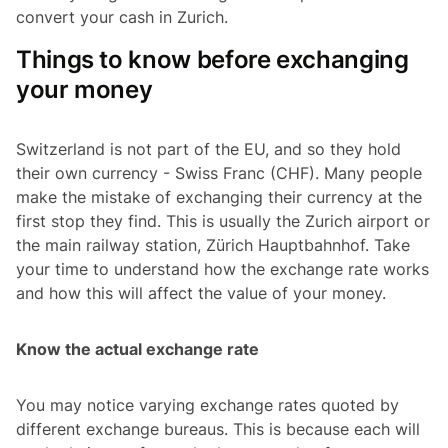
convert your cash in Zurich.
Things to know before exchanging
your money
Switzerland is not part of the EU, and so they hold
their own currency - Swiss Franc (CHF). Many people
make the mistake of exchanging their currency at the
first stop they find. This is usually the Zurich airport or
the main railway station, Zürich Hauptbahnhof. Take
your time to understand how the exchange rate works
and how this will affect the value of your money.
Know the actual exchange rate
You may notice varying exchange rates quoted by
different exchange bureaus. This is because each will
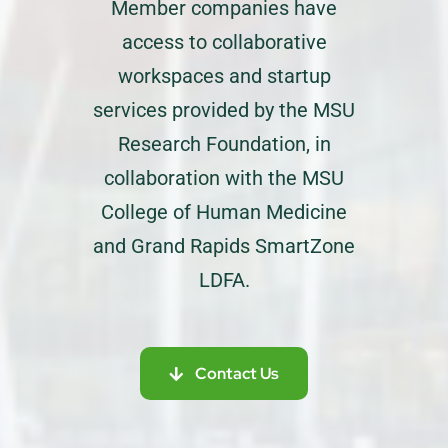
Member companies have
access to collaborative
workspaces and startup
services provided by the MSU
Research Foundation, in
collaboration with the MSU
College of Human Medicine
and Grand Rapids SmartZone
LDFA.
Contact Us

..........

REQUIRED ACTION —
Your answer must be the full listing, word for word, minus any images.

RESPONSE BELOW —
convert your cash in Zurich.
Things to know before exchanging
your money
Switzerland is not part of the EU, and so they hold
their own currency - Swiss Franc (CHF). Many people
make the mistake of exchanging their currency at the
first stop they find. This is usually the Zurich airport or
the main railway station, Zürich Hauptbahnhof. Take
your time to understand how the exchange rate works
and how this will affect the value of your money.
Know the actual exchange rate
You may notice varying exchange rates quoted by
different exchange bureaus. This is because each will
Member companies have
access to collaborative
workspaces and startup
services provided by the MSU
Research Foundation, in
collaboration with the MSU
College of Human Medicine
and Grand Rapids SmartZone
LDFA.
Contact Us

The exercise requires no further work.